Starbucks has announced that pistol packin’ customers are welcome in its stores. Saying it’s legal to do so wherever state laws allow gun carrying is all well and good. But they and other businesses should know that where firearms are in evidence, my patronage won’t be. I don’t care if it’s legal. Everyday citizens who feel a need to carry firearms in public worry me. Starbucks also had the option to ban firearms in their stores. They had to decide which segment of the population they wanted to serve — those who choose to carry guns or those who prefer not to be around people who carry them. Personally, I’d have guessed most of their customers and potential customers fell in the latter category. But they’ve decided. And so have I.

Kids in the control tower

Kids in the JKF air traffic control tower? Not cute. Don’t try to tell me it was okay because nothing happened … this time. Don’t tell me it was okay because the planes in question were on the ground. Lots of airline accidents happen on the ground. Air traffic controllers are supposed to have extraordinarily good judgment and the ability to make correct split-second, life-and-death decisions. However experienced they might be, I’d say this dad and his supervisor have amply demonstrated they lack the judgment to be in a control tower.

Health care reform bill

I thought I had a pretty good idea of how reconciliation works in Washington. With both the House and Senate having voted on their respective versions of a health care reform bill, I thought it now went to a committee, which would somehow cobble a merger of the two and spit out the result, dictated by the majority party, as a finished bill for the president to sign into law. But I heard an explanation last night that made it sound like even after the president has signed it, the bill goes back to the Senate to be tinkered with some more. I guess the pundits were right when they said reconciliation is an arcane process understood by very few people.

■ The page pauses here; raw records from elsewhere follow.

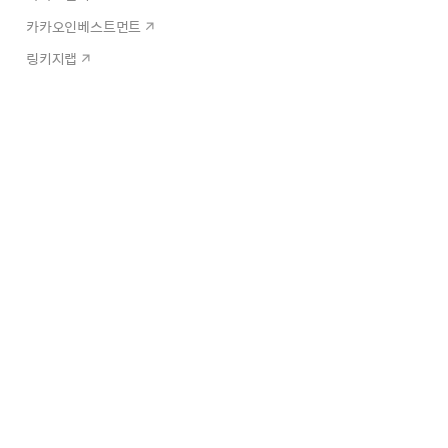
카카오인베스트먼트
링키지랩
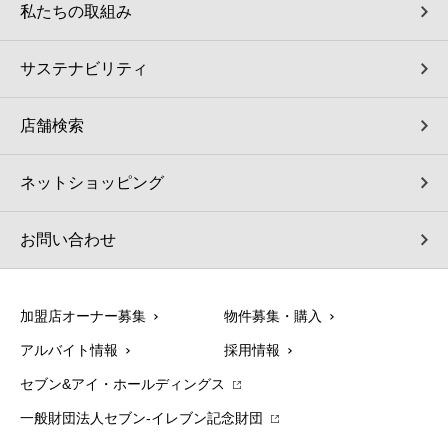
私たちの取組み
サステナビリティ
店舗検索
ネットショッピング
お問い合わせ
加盟店オーナー募集
物件募集・購入
アルバイト情報
採用情報
セブン&アイ・ホールディングス
一般財団法人セブン-イレブン記念財団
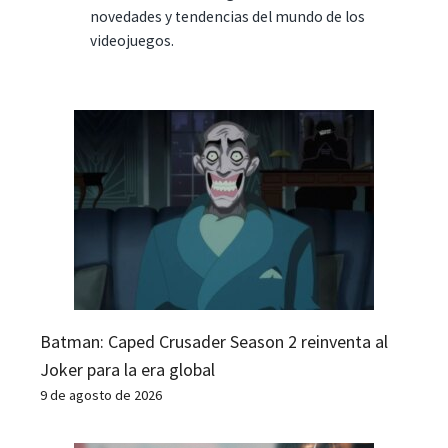
novedades y tendencias del mundo de los
videojuegos.
Batman: Caped Crusader Season 2 reinventa al
Joker para la era global
9 de agosto de 2026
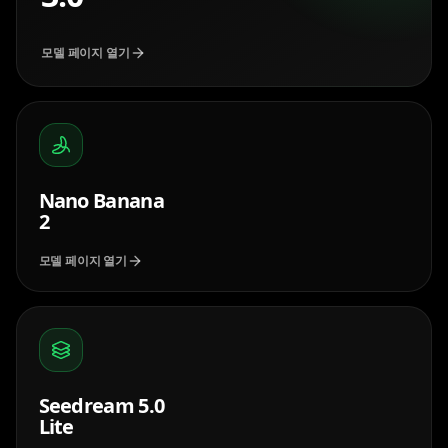
모델 페이지 열기
Nano Banana
2
모델 페이지 열기
Seedream 5.0
Lite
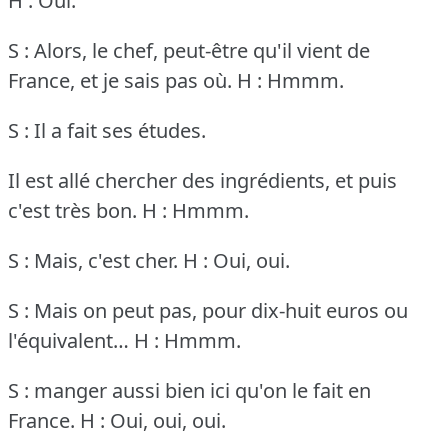
H : Oui.
S : Alors, le chef, peut-être qu'il vient de
France, et je sais pas où.
H : Hmmm.
S : Il a fait ses études.
Il est allé chercher des ingrédients, et puis
c'est très bon.
H : Hmmm.
S : Mais, c'est cher.
H : Oui, oui.
S : Mais on peut pas, pour dix-huit euros ou
l'équivalent…
H : Hmmm.
S : manger aussi bien ici qu'on le fait en
France.
H : Oui, oui, oui.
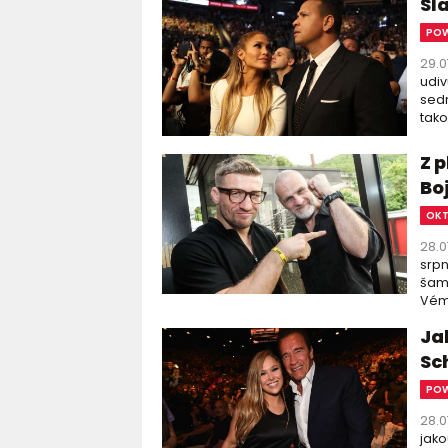
Sl
PO
29.0
udiv
sed
tako
Z 
Bo
OK
28.0
srpn
šamp
Vémo
Ja
Sc
PO
28.0
jako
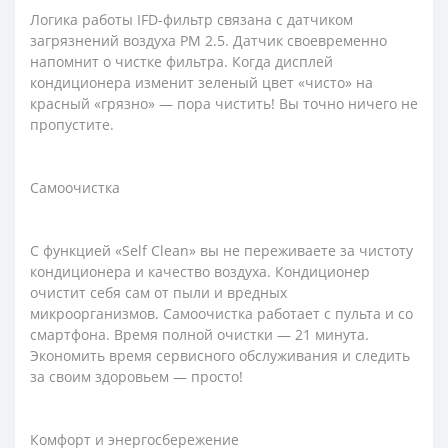
Логика работы IFD-фильтр связана с датчиком
загрязнений воздуха PM 2.5. Датчик своевременно
напомнит о чистке фильтра. Когда дисплей
кондиционера изменит зеленый цвет «чисто» на
красный «грязно» — пора чистить! Вы точно ничего не
пропустите.
Самоочистка
С функцией «Self Clean» вы не переживаете за чистоту
кондиционера и качество воздуха. Кондиционер
очистит себя сам от пыли и вредных
микроорганизмов. Самоочистка работает с пульта и со
смартфона. Время полной очистки — 21 минута.
Экономить время сервисного обслуживания и следить
за своим здоровьем — просто!
Комфорт и энергосбережение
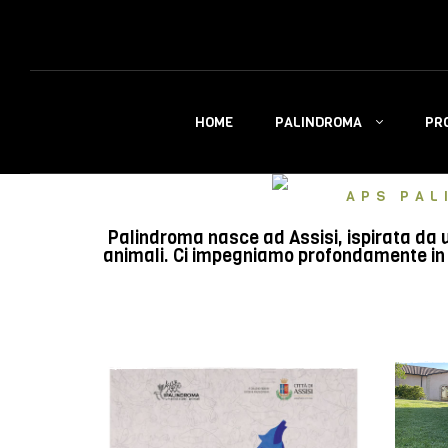
PALINDROMA
PR
HOME
APS PAL
Palindroma nasce ad Assisi, ispirata da u
animali. Ci impegniamo profondamente in e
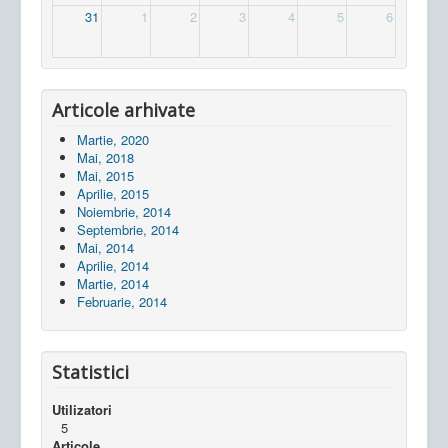
31
1
2
3
4
5
6
Articole arhivate
Martie, 2020
Mai, 2018
Mai, 2015
Aprilie, 2015
Noiembrie, 2014
Septembrie, 2014
Mai, 2014
Aprilie, 2014
Martie, 2014
Februarie, 2014
Statistici
Utilizatori
5
Articole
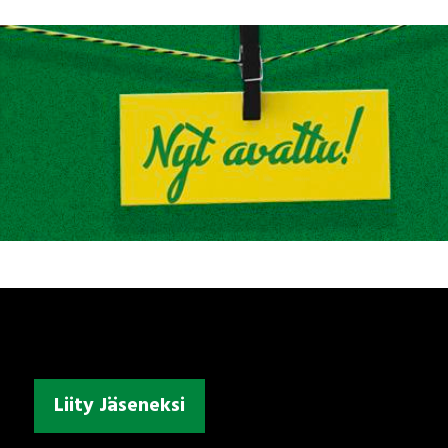
Liity Jäseneksi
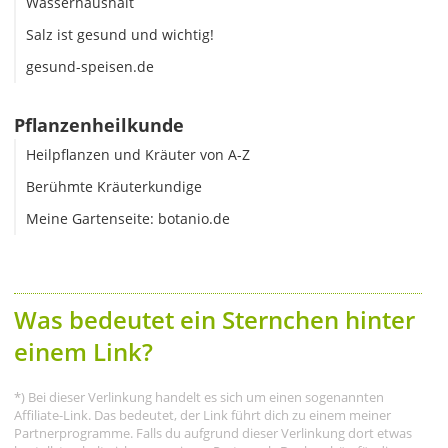
Wasserhaushalt
Salz ist gesund und wichtig!
gesund-speisen.de
Pflanzenheilkunde
Heilpflanzen und Kräuter von A-Z
Berühmte Kräuterkundige
Meine Gartenseite: botanio.de
Was bedeutet ein Sternchen hinter
einem Link?
*) Bei dieser Verlinkung handelt es sich um einen sogenannten
Affiliate-Link. Das bedeutet, der Link führt dich zu einem meiner
Partnerprogramme. Falls du aufgrund dieser Verlinkung dort etwas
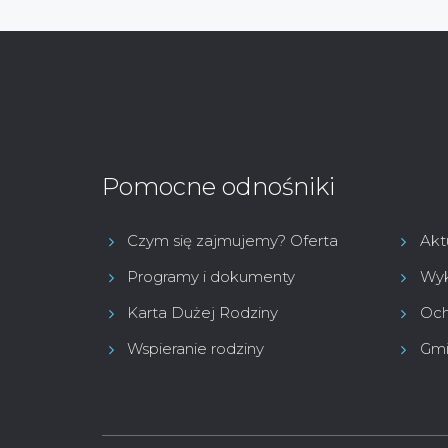
Pomocne odnośniki
Czym się zajmujemy? Oferta
Akt
Programy i dokumenty
Wyk
Karta Dużej Rodziny
Och
Wspieranie rodziny
Gmi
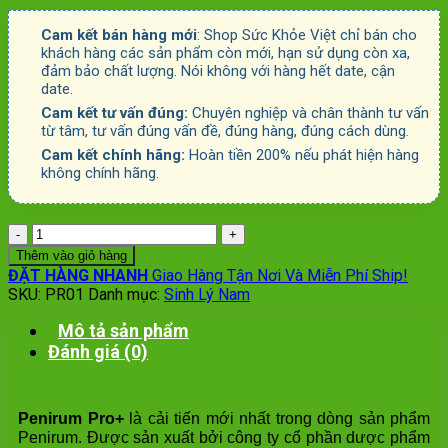
Cam kết bán hàng mới
: Shop Sức Khỏe Việt chỉ bán cho
khách hàng các sản phẩm còn mới, hạn sử dụng còn xa,
đảm bảo chất lượng. Nói không với hàng hết date, cận
date.
Cam kết tư vấn đúng:
Chuyên nghiệp và chân thành tư vấn
từ tâm, tư vấn đúng vấn đề, đúng hàng, đúng cách dùng.
Cam kết chính hãng:
Hoàn tiền 200% nếu phát hiện hàng
không chính hãng.
Số
lượng
Thêm vào giỏ hàng
ĐẶT HÀNG NHANH
Giao Hàng Tận Nơi Và Miễn Phí Ship!
SKU:
PR01
Danh mục:
Sinh Lý Nam
Mô tả sản phẩm
Đánh giá (0)
Penirum Pro+
là cải tiến mới nhất trong dòng sản phẩm
Penirum. Được sản xuất bởi công ty cổ phần dược phẩm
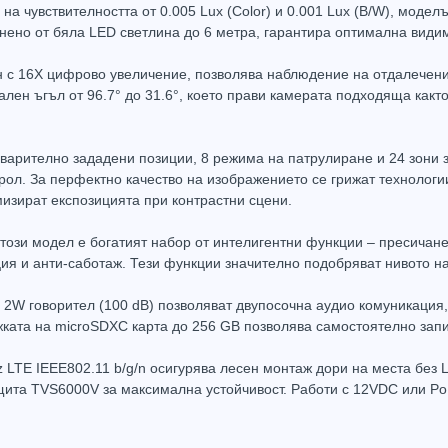
на чувствителността от 0.005 Lux (Color) и 0.001 Lux (B/W), моде
нено от бяла LED светлина до 6 метра, гарантира оптимална видим
 с 16X цифрово увеличение, позволява наблюдение на отдалечени о
лен ъгъл от 96.7° до 31.6°, което прави камерата подходяща какт
Захранващ конектор за охранителни камери
FTP кабел Cat5 за пренос на видеосигнал и захранване по усукана двойка
0.61
(1.20лв.)
€0.58
(1.14лв.)
€0.67
варително зададени позиции, 8 режима на патрулиране и 24 зони з
ол. За перфектно качество на изображението се грижат технологи
Купи
Купи
изират експозицията при контрастни сцени.
 този модел е богатият набор от интелигентни функции – пресичан
ция и анти-саботаж. Тези функции значително подобряват нивото н
W говорител (100 dB) позволяват двупосочна аудио комуникация, 
жката на microSDXC карта до 256 GB позволява самостоятелно зап
z LTE IEEE802.11 b/g/n осигурява лесен монтаж дори на места без
щита TVS6000V за максимална устойчивост. Работи с 12VDC или PoE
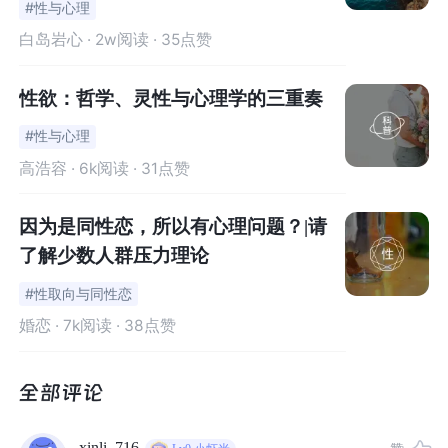
#性与心理
现，只要看到别人流泪，自己就会有性欲，简称“泪觉性
白岛岩心
· 2w阅读 · 35点赞
癖”。
性欲：哲学、灵性与心理学的三重奏
上帝造物，
对于性，每个人都有其致命吸引力的“开关”。
#性与心理
举几个例子：
高浩容
· 6k阅读 · 31点赞
1、“Odaxelagnia”（咬人癖）只要咬人或是被咬就会引发
性欲。
因为是同性恋，所以有心理问题？|请
2、“Ursusagalmatophilia”（泰迪熊兴奋症）只要一看到
了解少数人群压力理论
泰迪熊就会兴奋得引起性欲。
3、“Chasmophilia”（山谷幽闭癖）进到洞穴或山谷中就会
#性取向与同性恋
兴奋。
婚恋
· 7k阅读 · 38点赞
4、“Nebulophilia”（云雾癖）则是看到浓雾就会产生性
欲。
5、“Gas Pedal Honeys”（高跟鞋踩油门癖）只要一看见
女性穿著高跟鞋踩油门，就会引发性欲。
xinli_716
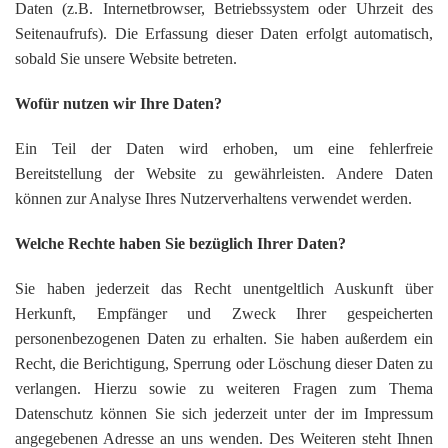
Daten (z.B. Internetbrowser, Betriebssystem oder Uhrzeit des
Seitenaufrufs). Die Erfassung dieser Daten erfolgt automatisch,
sobald Sie unsere Website betreten.
Wofür nutzen wir Ihre Daten?
Ein Teil der Daten wird erhoben, um eine fehlerfreie
Bereitstellung der Website zu gewährleisten. Andere Daten
können zur Analyse Ihres Nutzerverhaltens verwendet werden.
Welche Rechte haben Sie bezüglich Ihrer Daten?
Sie haben jederzeit das Recht unentgeltlich Auskunft über
Herkunft, Empfänger und Zweck Ihrer gespeicherten
personenbezogenen Daten zu erhalten. Sie haben außerdem ein
Recht, die Berichtigung, Sperrung oder Löschung dieser Daten zu
verlangen. Hierzu sowie zu weiteren Fragen zum Thema
Datenschutz können Sie sich jederzeit unter der im Impressum
angegebenen Adresse an uns wenden. Des Weiteren steht Ihnen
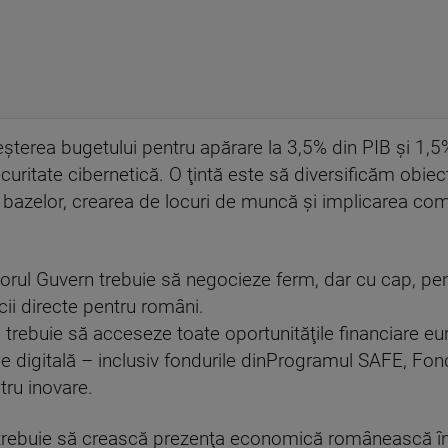
şterea bugetului pentru apărare la 3,5% din PIB şi 1,5%
securitate cibernetică. O ţintă este să diversificăm obie
 bazelor, crearea de locuri de muncă şi implicarea comp
orul Guvern trebuie să negocieze ferm, dar cu cap, pent
cii directe pentru români.
 trebuie să acceseze toate oportunităţile financiare e
iţie digitală – inclusiv fondurile dinProgramul SAFE, F
ru inovare.
rebuie să crească prezenţa economică românească în 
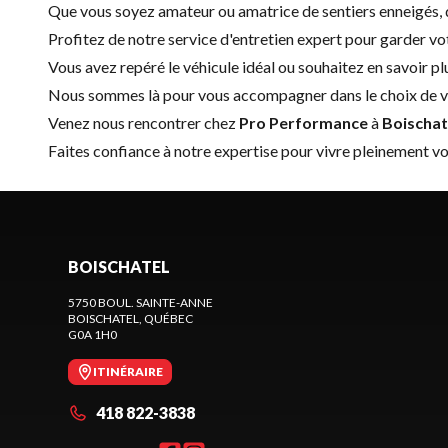
Que vous soyez amateur ou amatrice de sentiers enneigés, de 
Profitez de notre service d'
entretien expert
pour garder vot
Vous avez repéré le véhicule idéal ou souhaitez en savoir 
Nous sommes là pour vous accompagner dans le choix de vo
Venez nous rencontrer chez
Pro Performance
à
Boischat
Faites confiance à notre expertise pour vivre pleinement vo
BOISCHATEL
5750 BOUL. SAINTE-ANNE
BOISCHATEL
, QUÉBEC
G0A 1H0
ITINÉRAIRE
418 822-3838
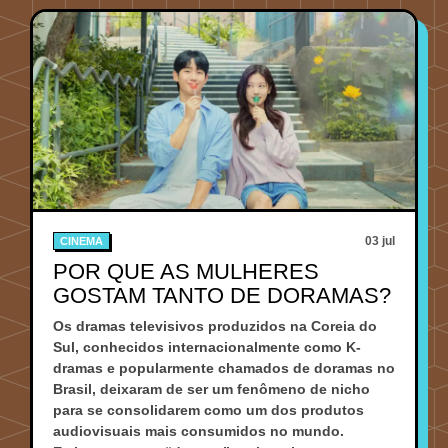
03 jul
CINEMA
POR QUE AS MULHERES
GOSTAM TANTO DE DORAMAS?
Os dramas televisivos produzidos na Coreia do
Sul, conhecidos internacionalmente como K-
dramas e popularmente chamados de doramas no
Brasil, deixaram de ser um fenômeno de nicho
para se consolidarem como um dos produtos
audiovisuais mais consumidos no mundo.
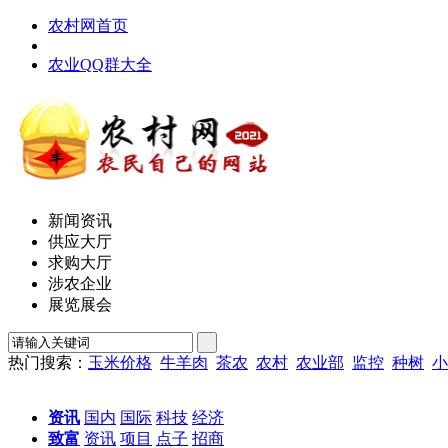
农村网首页
农业QQ群大全
新闻资讯
供应大厅
求购大厅
涉农企业
展览展会
热门搜索：
玉米价格
牛羊肉
茶农
农村
农业部
监控
种树
小
资讯
国内
国际
科技
经济
致富
资讯
项目
点子
招商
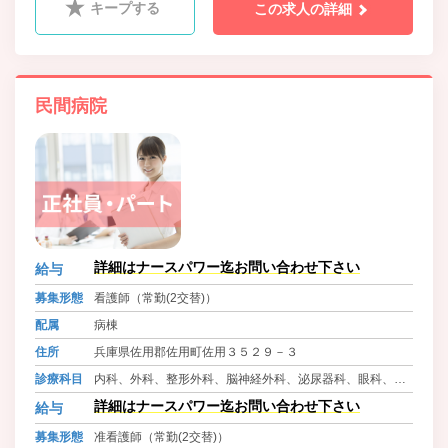
キープする
この求人の詳細
民間病院
詳細はナースパワー迄お問い合わせ下さい
給与
募集形態
看護師（常勤(2交替)）
配属
病棟
住所
兵庫県佐用郡佐用町佐用３５２９－３
診療科目
内科、外科、整形外科、脳神経外科、泌尿器科、眼科、皮
膚科、ﾘﾊﾋﾞﾘﾃｰｼｮﾝ科、リウマチ科、ｱﾚﾙｷﾞｰ科
詳細はナースパワー迄お問い合わせ下さい
給与
募集形態
准看護師（常勤(2交替)）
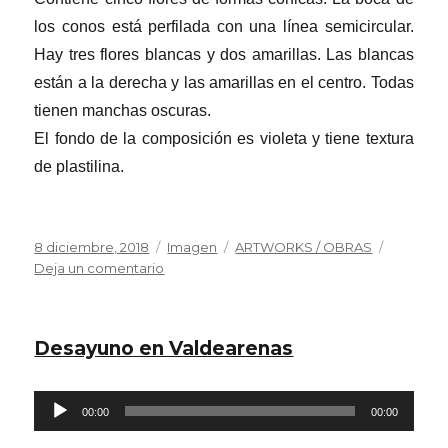
los conos está perfilada con una línea semicircular.
Hay tres flores blancas y dos amarillas. Las blancas
están a la derecha y las amarillas en el centro. Todas
tienen manchas oscuras.
El fondo de la composición es violeta y tiene textura
de plastilina.
Publicado
Formato
Categorías
8 diciembre, 2018
Imagen
ARTWORKS / OBRAS
el
en
Deja un comentario
Cecilia,
la
bondad
Desayuno en Valdearenas
Reproductor
00:00
00:00
de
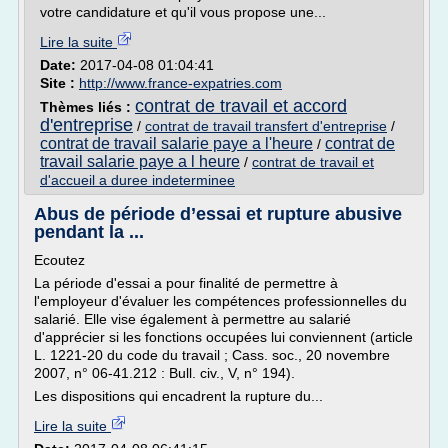
votre candidature et qu'il vous propose une...
Lire la suite
Date:
2017-04-08 01:04:41
Site :
http://www.france-expatries.com
contrat de travail et accord
Thèmes liés :
d'entreprise
/
contrat de travail transfert d'entreprise
/
contrat de travail salarie paye a l'heure
contrat de
/
travail salarie paye a l heure
/
contrat de travail et
d'accueil a duree indeterminee
Abus de période d’essai et rupture abusive
pendant la ...
Ecoutez
La période d'essai a pour finalité de permettre à
l'employeur d'évaluer les compétences professionnelles du
salarié. Elle vise également à permettre au salarié
d'apprécier si les fonctions occupées lui conviennent (article
L. 1221-20 du code du travail ; Cass. soc., 20 novembre
2007, n° 06-41.212 : Bull. civ., V, n° 194).
Les dispositions qui encadrent la rupture du...
Lire la suite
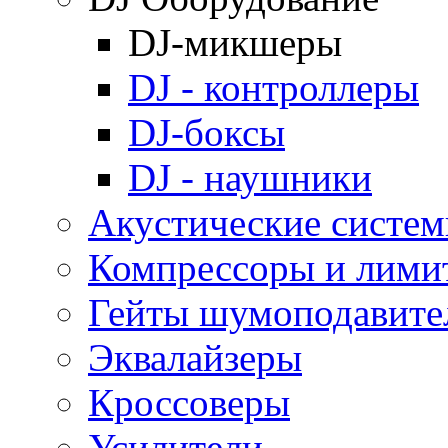
DJ-микшеры
DJ - контроллеры
DJ-боксы
DJ - наушники
Акустические систе
Компрессоры и лими
Гейты шумоподавите
Эквалайзеры
Кроссоверы
Усилители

As for whether this bill deserves life, breath, and the light of day … uh, no. Not anymore. It’s been nitpicked to death by both houses of Congress to the point where there’s probably not a politician in there who could pass a pop quiz on its contents. And even though Pres. Obama jumped in this week, very belatedly, and called for an up-or-down vote in the next few weeks, the damage has been done and the opportunity lost. This is an election year, and there’s not a politician in Congress who isn’t weighing his or her vote with an eye to election results this fall. The interests of the American public no longer have any bearing — if they ever did.